------ Data records ------

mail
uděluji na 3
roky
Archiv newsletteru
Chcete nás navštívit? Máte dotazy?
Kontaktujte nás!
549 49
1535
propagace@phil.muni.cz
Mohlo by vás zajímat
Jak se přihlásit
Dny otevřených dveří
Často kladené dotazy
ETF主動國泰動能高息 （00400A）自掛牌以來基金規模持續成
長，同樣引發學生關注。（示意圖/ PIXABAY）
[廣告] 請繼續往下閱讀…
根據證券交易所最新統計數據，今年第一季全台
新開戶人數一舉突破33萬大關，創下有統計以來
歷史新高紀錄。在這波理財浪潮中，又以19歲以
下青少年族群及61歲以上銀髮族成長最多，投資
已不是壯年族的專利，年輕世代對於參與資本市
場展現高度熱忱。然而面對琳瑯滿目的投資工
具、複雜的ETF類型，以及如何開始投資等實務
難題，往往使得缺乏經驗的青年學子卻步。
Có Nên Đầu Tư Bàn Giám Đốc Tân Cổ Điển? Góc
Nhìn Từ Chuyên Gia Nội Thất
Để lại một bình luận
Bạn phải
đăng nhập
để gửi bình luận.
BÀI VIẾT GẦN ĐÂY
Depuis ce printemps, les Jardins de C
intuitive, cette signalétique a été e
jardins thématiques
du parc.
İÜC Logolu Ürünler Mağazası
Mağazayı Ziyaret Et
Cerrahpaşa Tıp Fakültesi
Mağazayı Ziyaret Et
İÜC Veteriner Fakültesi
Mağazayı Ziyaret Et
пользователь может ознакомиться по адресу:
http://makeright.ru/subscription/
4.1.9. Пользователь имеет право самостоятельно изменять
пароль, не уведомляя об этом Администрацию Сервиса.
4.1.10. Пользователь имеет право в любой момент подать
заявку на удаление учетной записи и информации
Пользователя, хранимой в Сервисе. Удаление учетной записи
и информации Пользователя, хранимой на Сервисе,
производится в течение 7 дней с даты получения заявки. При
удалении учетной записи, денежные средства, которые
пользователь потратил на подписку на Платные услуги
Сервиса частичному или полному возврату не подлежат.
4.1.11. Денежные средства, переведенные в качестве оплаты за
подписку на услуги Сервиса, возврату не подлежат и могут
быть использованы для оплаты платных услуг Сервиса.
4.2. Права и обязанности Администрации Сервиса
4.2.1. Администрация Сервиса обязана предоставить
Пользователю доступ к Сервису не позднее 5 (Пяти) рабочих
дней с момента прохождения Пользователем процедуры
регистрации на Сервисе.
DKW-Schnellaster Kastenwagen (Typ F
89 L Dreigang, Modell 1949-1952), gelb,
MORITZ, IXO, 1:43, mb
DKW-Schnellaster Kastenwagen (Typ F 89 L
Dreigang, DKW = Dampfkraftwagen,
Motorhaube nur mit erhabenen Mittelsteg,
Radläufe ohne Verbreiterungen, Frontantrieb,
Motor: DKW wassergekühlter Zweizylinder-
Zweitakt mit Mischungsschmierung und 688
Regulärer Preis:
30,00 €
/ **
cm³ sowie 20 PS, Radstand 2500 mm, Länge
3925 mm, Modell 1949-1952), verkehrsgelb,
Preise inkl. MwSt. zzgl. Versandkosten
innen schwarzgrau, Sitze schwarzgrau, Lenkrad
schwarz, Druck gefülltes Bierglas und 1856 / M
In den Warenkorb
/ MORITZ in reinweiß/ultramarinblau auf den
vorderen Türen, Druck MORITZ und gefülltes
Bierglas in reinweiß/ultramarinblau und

------

Each of the records is to be written out again without alteration.

- [Answer to the exercise]
mail
uděluji na 3
roky
Archiv newsletteru
Chcete nás navštívit? Máte dotazy?
Kontaktujte nás!
549 49
1535
propagace@phil.muni.cz
Mohlo by vás zajímat
Jak se přihlásit
Dny otevřených dveří
Často kladené dotazy
ETF主動國泰動能高息 （00400A）自掛牌以來基金規模持續成
長，同樣引發學生關注。（示意圖/ PIXABAY）
[廣告] 請繼續往下閱讀…
根據證券交易所最新統計數據，今年第一季全台
新開戶人數一舉突破33萬大關，創下有統計以來
歷史新高紀錄。在這波理財浪潮中，又以19歲以
下青少年族群及61歲以上銀髮族成長最多，投資
已不是壯年族的專利，年輕世代對於參與資本市
場展現高度熱忱。然而面對琳瑯滿目的投資工
具、複雜的ETF類型，以及如何開始投資等實務
難題，往往使得缺乏經驗的青年學子卻步。
Có Nên Đầu Tư Bàn Giám Đốc Tân Cổ Điển? Góc
Nhìn Từ Chuyên Gia Nội Thất
Để lại một bình luận
Bạn phải
đăng nhập
để gửi bình luận.
BÀI VIẾT GẦN ĐÂY
Depuis ce printemps, les Jardins de C
intuitive, cette signalétique a été e
jardins thématiques
du parc.
İÜC Logolu Ürünler Mağazası
Mağazayı Ziyaret Et
Cerrahpaşa Tıp Fakültesi
Mağazayı Ziyaret Et
İÜC Veteriner Fakültesi
Mağazayı Ziyaret Et
пользователь может ознакомиться по адресу:
http://makeright.ru/subscription/
4.1.9. Пользователь имеет право самостоятельно изменять
пароль, не уведомляя об этом Администрацию Сервиса.
4.1.10. Пользователь имеет право в любой момент подать
заявку на удаление учетной записи и информации
Пользователя, хранимой в Сервисе. Удаление учетной записи
и информации Пользователя, хранимой на Сервисе,
производится в течение 7 дней с даты получения заявки. При
удалении учетной записи, денежные средства, которые
пользователь потратил на подписку на Платные услуги
Сервиса частичному или полному возврату не подлежат.
4.1.11. Денежные средства, переведенные в качестве оплаты за
подписку на услуги Сервиса, возврату не подлежат и могут
быть использованы для оплаты платных услуг Сервиса.
4.2. Права и обязанности Администрации Сервиса
4.2.1. Администрация Сервиса обязана предоставить
Пользователю доступ к Сервису не позднее 5 (Пяти) рабочих
дней с момента прохождения Пользователем процедуры
регистрации на Сервисе.
DKW-Schnellaster Kastenwagen (Typ F
89 L Dreigang, Modell 1949-1952), gelb,
MORITZ, IXO, 1:43, mb
DKW-Schnellaster Kastenwagen (Typ F 89 L
Dreigang, DKW = Dampfkraftwagen,
Motorhaube nur mit erhabenen Mittelsteg,
Radläufe ohne Verbreiterungen, Frontantrieb,
Motor: DKW wassergekühlter Zweizylinder-
Zweitakt mit Mischungsschmierung und 688
Regulärer Preis:
30,00 €
/ **
cm³ sowie 20 PS, Radstand 2500 mm, Länge
3925 mm, Modell 1949-1952), verkehrsgelb,
Preise inkl. MwSt. zzgl. Versandkosten
innen schwarzgrau, Sitze schwarzgrau, Lenkrad
schwarz, Druck gefülltes Bierglas und 1856 / M
In den Warenkorb
/ MORITZ in reinweiß/ultramarinblau auf den
vorderen Türen, Druck MORITZ und gefülltes
Bierglas in reinweiß/ultramarinblau und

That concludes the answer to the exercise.